++++ Material provided
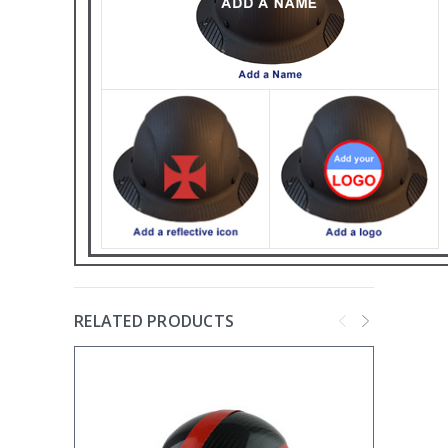
RELATED PRODUCTS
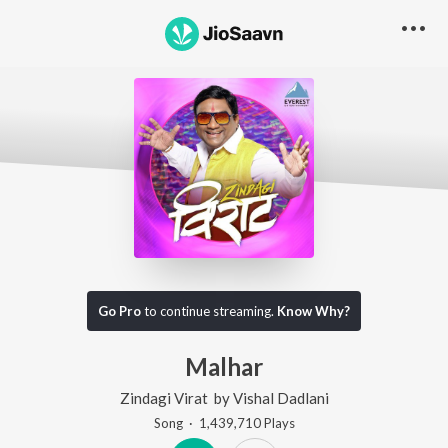
Go Pro
to continue streaming.
Know Why?
Malhar
Zindagi Virat
by
Vishal Dadlani
Song
·
1,439,710
Play
s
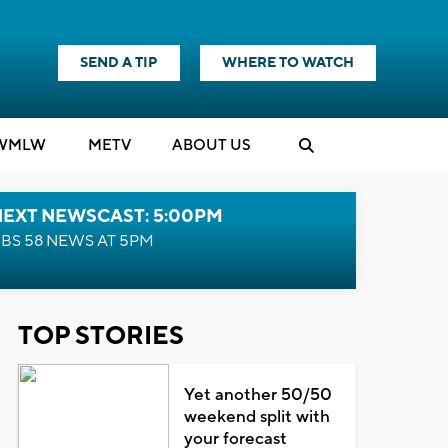
SEND A TIP
WHERE TO WATCH
WMLW
M
E
TV
ABOUT US
NEXT NEWSCAST: 5:00PM
BS 58 NEWS AT 5PM
TOP STORIES
Yet another 50/50
weekend split with
your forecast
++++++++
• What this task involves
Your task is to write out the lines from the one with "Yet another 50/50" through the end of the records, exactly and with nothing added.

• Result for this exercise
Yet another 50/50
weekend split with
your forecast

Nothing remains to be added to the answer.